Study material:
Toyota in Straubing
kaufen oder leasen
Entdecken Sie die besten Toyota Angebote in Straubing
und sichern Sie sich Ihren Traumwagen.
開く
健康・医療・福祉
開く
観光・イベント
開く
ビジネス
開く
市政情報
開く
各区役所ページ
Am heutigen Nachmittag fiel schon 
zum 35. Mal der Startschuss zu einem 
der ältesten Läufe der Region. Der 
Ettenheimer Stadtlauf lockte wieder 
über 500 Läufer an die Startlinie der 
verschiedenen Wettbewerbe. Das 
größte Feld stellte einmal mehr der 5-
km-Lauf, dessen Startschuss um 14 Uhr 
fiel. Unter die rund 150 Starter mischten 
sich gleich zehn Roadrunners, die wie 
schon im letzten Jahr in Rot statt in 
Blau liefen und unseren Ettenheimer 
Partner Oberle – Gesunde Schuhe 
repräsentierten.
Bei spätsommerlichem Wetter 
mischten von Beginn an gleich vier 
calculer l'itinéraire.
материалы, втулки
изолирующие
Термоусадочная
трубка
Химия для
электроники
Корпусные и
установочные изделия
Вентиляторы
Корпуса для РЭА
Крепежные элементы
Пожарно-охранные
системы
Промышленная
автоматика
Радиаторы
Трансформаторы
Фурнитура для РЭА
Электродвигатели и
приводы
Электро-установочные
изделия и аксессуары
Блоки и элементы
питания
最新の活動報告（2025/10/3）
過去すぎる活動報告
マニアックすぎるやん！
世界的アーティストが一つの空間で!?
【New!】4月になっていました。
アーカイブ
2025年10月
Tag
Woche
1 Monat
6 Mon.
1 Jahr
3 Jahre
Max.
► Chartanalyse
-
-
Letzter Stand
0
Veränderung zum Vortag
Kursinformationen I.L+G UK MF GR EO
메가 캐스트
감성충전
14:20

Instructions to follow: Take the line holding "Ettenheimer Stadtlauf lockte wieder" and the lines after it through the end of the entries. Retype them exactly and add nothing.

Completed exercise:
Ettenheimer Stadtlauf lockte wieder 
über 500 Läufer an die Startlinie der 
verschiedenen Wettbewerbe. Das 
größte Feld stellte einmal mehr der 5-
km-Lauf, dessen Startschuss um 14 Uhr 
fiel. Unter die rund 150 Starter mischten 
sich gleich zehn Roadrunners, die wie 
schon im letzten Jahr in Rot statt in 
Blau liefen und unseren Ettenheimer 
Partner Oberle – Gesunde Schuhe 
repräsentierten.
Bei spätsommerlichem Wetter 
mischten von Beginn an gleich vier 
calculer l'itinéraire.
материалы, втулки
изолирующие
Термоусадочная
трубка
Химия для
электроники
Корпусные и
установочные изделия
Вентиляторы
Корпуса для РЭА
Крепежные элементы
Пожарно-охранные
системы
Промышленная
автоматика
Радиаторы
Трансформаторы
Фурнитура для РЭА
Электродвигатели и
приводы
Электро-установочные
изделия и аксессуары
Блоки и элементы
питания
最新の活動報告（2025/10/3）
過去すぎる活動報告
マニアックすぎるやん！
世界的アーティストが一つの空間で!?
【New!】4月になっていました。
アーカイブ
2025年10月
Tag
Woche
1 Monat
6 Mon.
1 Jahr
3 Jahre
Max.
► Chartanalyse
-
-
Letzter Stand
0
Veränderung zum Vortag
Kursinformationen I.L+G UK MF GR EO
메가 캐스트
감성충전
14:20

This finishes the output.